After locating the line that holds "Разная литература", copy that line and all that follow it word for word through the end of the data, with no pictures.

[[ MATERIAL SHOWN, beginning ]]

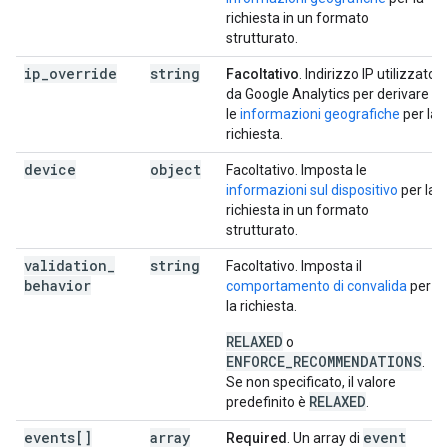
richiesta in un formato
strutturato.
ip
_
override
string
Facoltativo
. Indirizzo IP utilizzato
da Google Analytics per derivare
le
informazioni geografiche
per la
richiesta.
device
object
Facoltativo. Imposta le
informazioni sul dispositivo
per la
richiesta in un formato
strutturato.
validation
_
string
Facoltativo. Imposta il
behavior
comportamento di convalida
per
la richiesta.
RELAXED
o
ENFORCE_RECOMMENDATIONS
.
Se non specificato, il valore
RELAXED
predefinito è
.
events[]
array
event
Required
. Un array di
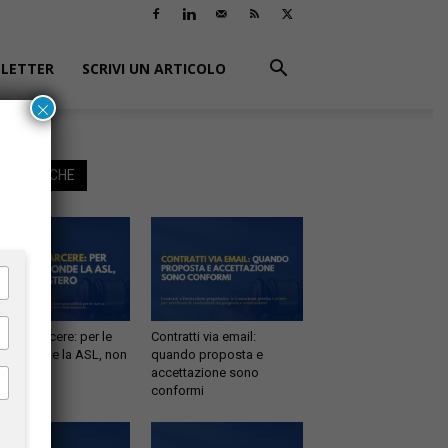
LETTER
SCRIVI UN ARTICOLO
×
EGGI ANCHE
tà in carcere: per le
Contratti via email:
e risponde la ASL, non
quando proposta e
inistero
accettazione sono
conformi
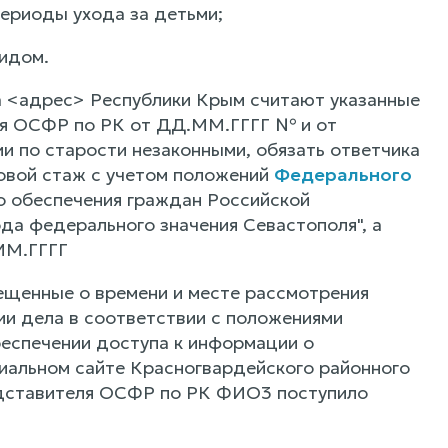
ериоды ухода за детьми;
идом.
а <адрес> Республики Крым считают указанные
ия ОСФР по РК от ДД.ММ.ГГГГ № и от
и по старости незаконными, обязать ответчика
ховой стаж с учетом положений
Федерального
о обеспечения граждан Российской
а федерального значения Севастополя", а
ММ.ГГГГ
щенные о времени и месте рассмотрения
ии дела в соответствии с положениями
еспечении доступа к информации о
иальном сайте Красногвардейского районного
редставителя ОСФР по РК ФИО3 поступило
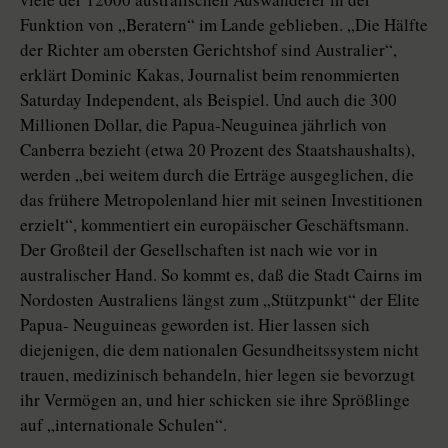
Funktion von „Beratern“ im Lande geblieben. „Die Hälfte
der Richter am obersten Gerichtshof sind Australier“,
erklärt Dominic Kakas, Journalist beim renommierten
Saturday Independent, als Beispiel. Und auch die 300
Millionen Dollar, die Papua-Neuguinea jährlich von
Canberra bezieht (etwa 20 Prozent des Staatshaushalts),
werden „bei weitem durch die Erträge ausgeglichen, die
das frühere Metropolenland hier mit seinen Investitionen
erzielt“, kommentiert ein europäischer Geschäftsmann.
Der Großteil der Gesellschaften ist nach wie vor in
australischer Hand. So kommt es, daß die Stadt Cairns im
Nordosten Australiens längst zum „Stützpunkt“ der Elite
Papua- Neuguineas geworden ist. Hier lassen sich
diejenigen, die dem nationalen Gesundheitssystem nicht
trauen, medizinisch behandeln, hier legen sie bevorzugt
ihr Vermögen an, und hier schicken sie ihre Sprößlinge
auf „internationale Schulen“.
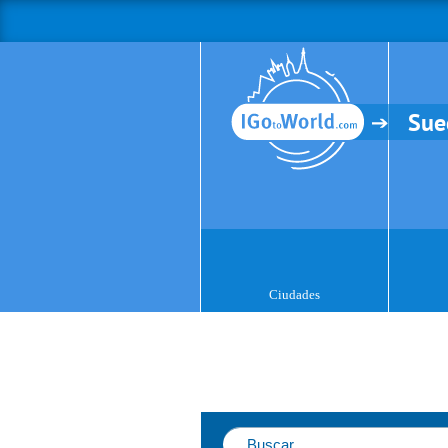
Sue
Ciudades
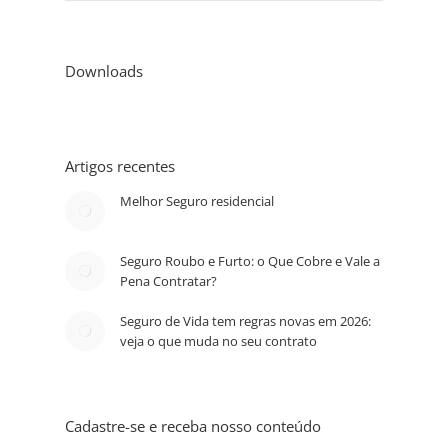
Downloads
Artigos recentes
Melhor Seguro residencial
Seguro Roubo e Furto: o Que Cobre e Vale a
Pena Contratar?
Seguro de Vida tem regras novas em 2026:
veja o que muda no seu contrato
Cadastre-se e receba nosso conteúdo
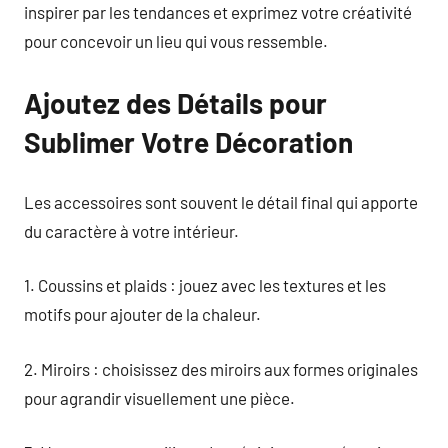
inspirer par les tendances et exprimez votre créativité
pour concevoir un lieu qui vous ressemble.
Ajoutez des Détails pour
Sublimer Votre Décoration
Les accessoires sont souvent le détail final qui apporte
du caractère à votre intérieur.
1. Coussins et plaids : jouez avec les textures et les
motifs pour ajouter de la chaleur.
2. Miroirs : choisissez des miroirs aux formes originales
pour agrandir visuellement une pièce.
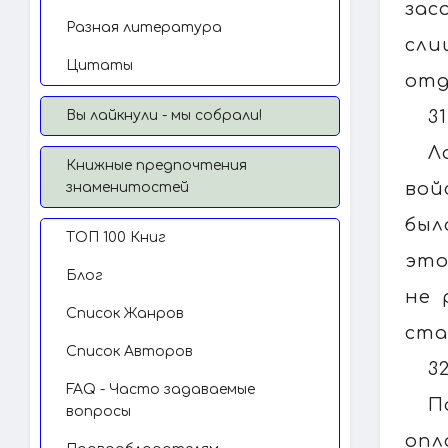
зас
Разная литература
сли
Цитаты
отд
31
Вы лайкнули - мы собрали!
Л
Книжные предпочтения
вой
знаменитостей
был
TОП 100 Книг
это
Блог
не 
Список Жанров
ста
Список Авторов
3
FAQ - Часто задаваемые
П
вопросы
опл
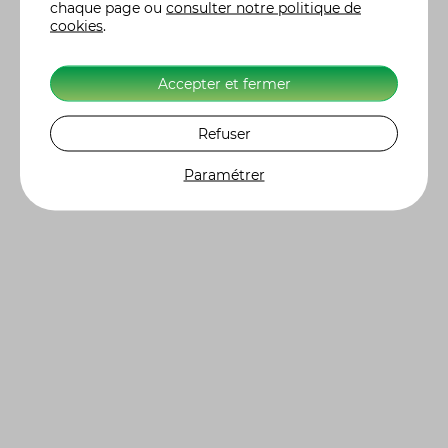
chaque page ou
consulter notre politique de
cookies
.
Accepter et fermer
Refuser
Paramétrer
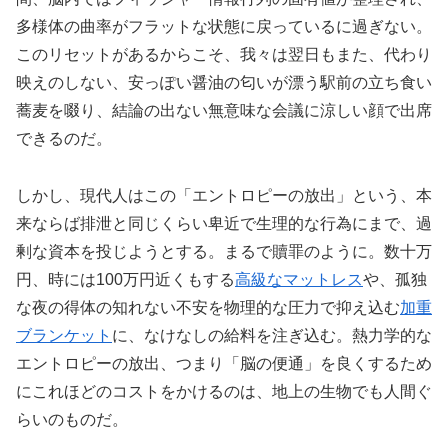
多様体の曲率がフラットな状態に戻っているに過ぎない。
このリセットがあるからこそ、我々は翌日もまた、代わり
映えのしない、安っぽい醤油の匂いが漂う駅前の立ち食い
蕎麦を啜り、結論の出ない無意味な会議に涼しい顔で出席
できるのだ。
しかし、現代人はこの「エントロピーの放出」という、本
来ならば排泄と同じくらい卑近で生理的な行為にまで、過
剰な資本を投じようとする。まるで贖罪のように。数十万
円、時には100万円近くもする
高級なマットレス
や、孤独
な夜の得体の知れない不安を物理的な圧力で抑え込む
加重
ブランケット
に、なけなしの給料を注ぎ込む。熱力学的な
エントロピーの放出、つまり「脳の便通」を良くするため
にこれほどのコストをかけるのは、地上の生物でも人間ぐ
らいのものだ。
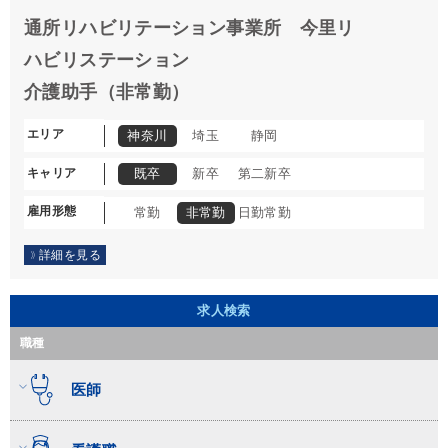
通所リハビリテーション事業所 今里リ
ハビリステーション
介護助手（非常勤）
エリア
神奈川
埼玉
静岡
キャリア
既卒
新卒
第二新卒
雇用形態
常勤
非常勤
日勤常勤
詳細を見る
求人検索
職種
医師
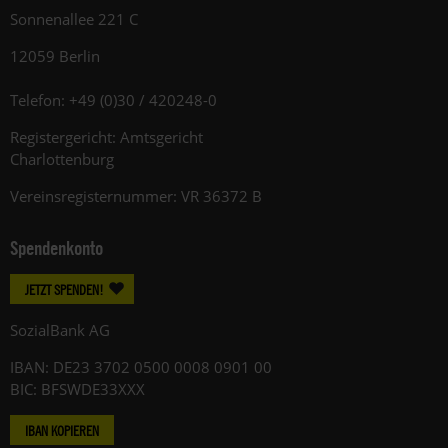
Sonnenallee 221 C
12059 Berlin
Telefon: +49 (0)30 / 420248-0
Registergericht: Amtsgericht
Charlottenburg
Vereinsregisternummer: VR 36372 B
Spendenkonto
JETZT SPENDEN!
SozialBank AG
IBAN: DE23 3702 0500 0008 0901 00
BIC: BFSWDE33XXX
IBAN KOPIEREN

[[ MATERIAL SHOWN, end ]]

SOLUTION ▸
Разная литература
сли
Цитаты
отд
31
Вы лайкнули - мы собрали!
Л
Книжные предпочтения
вой
знаменитостей
был
TОП 100 Книг
это
Блог
не 
Список Жанров
ста
Список Авторов
3
FAQ - Часто задаваемые
П
вопросы
опл
chaque page ou
consulter notre politique de
cookies
.
Accepter et fermer
Refuser
Paramétrer
多様体の曲率がフラットな状態に戻っているに過ぎない。
このリセットがあるからこそ、我々は翌日もまた、代わり
映えのしない、安っぽい醤油の匂いが漂う駅前の立ち食い
蕎麦を啜り、結論の出ない無意味な会議に涼しい顔で出席
できるのだ。
しかし、現代人はこの「エントロピーの放出」という、本
来ならば排泄と同じくらい卑近で生理的な行為にまで、過
剰な資本を投じようとする。まるで贖罪のように。数十万
円、時には100万円近くもする
高級なマットレス
や、孤独
な夜の得体の知れない不安を物理的な圧力で抑え込む
加重
ブランケット
に、なけなしの給料を注ぎ込む。熱力学的な
エントロピーの放出、つまり「脳の便通」を良くするため
にこれほどのコストをかけるのは、地上の生物でも人間ぐ
らいのものだ。
通所リハビリテーション事業所 今里リ
ハビリステーション
介護助手（非常勤）
エリア
神奈川
埼玉
静岡
キャリア
既卒
新卒
第二新卒
雇用形態
常勤
非常勤
日勤常勤
詳細を見る
求人検索
職種
医師
Sonnenallee 221 C
12059 Berlin
Telefon: +49 (0)30 / 420248-0
Registergericht: Amtsgericht
Charlottenburg
Vereinsregisternummer: VR 36372 B
Spendenkonto
JETZT SPENDEN!
SozialBank AG
IBAN: DE23 3702 0500 0008 0901 00
BIC: BFSWDE33XXX
IBAN KOPIEREN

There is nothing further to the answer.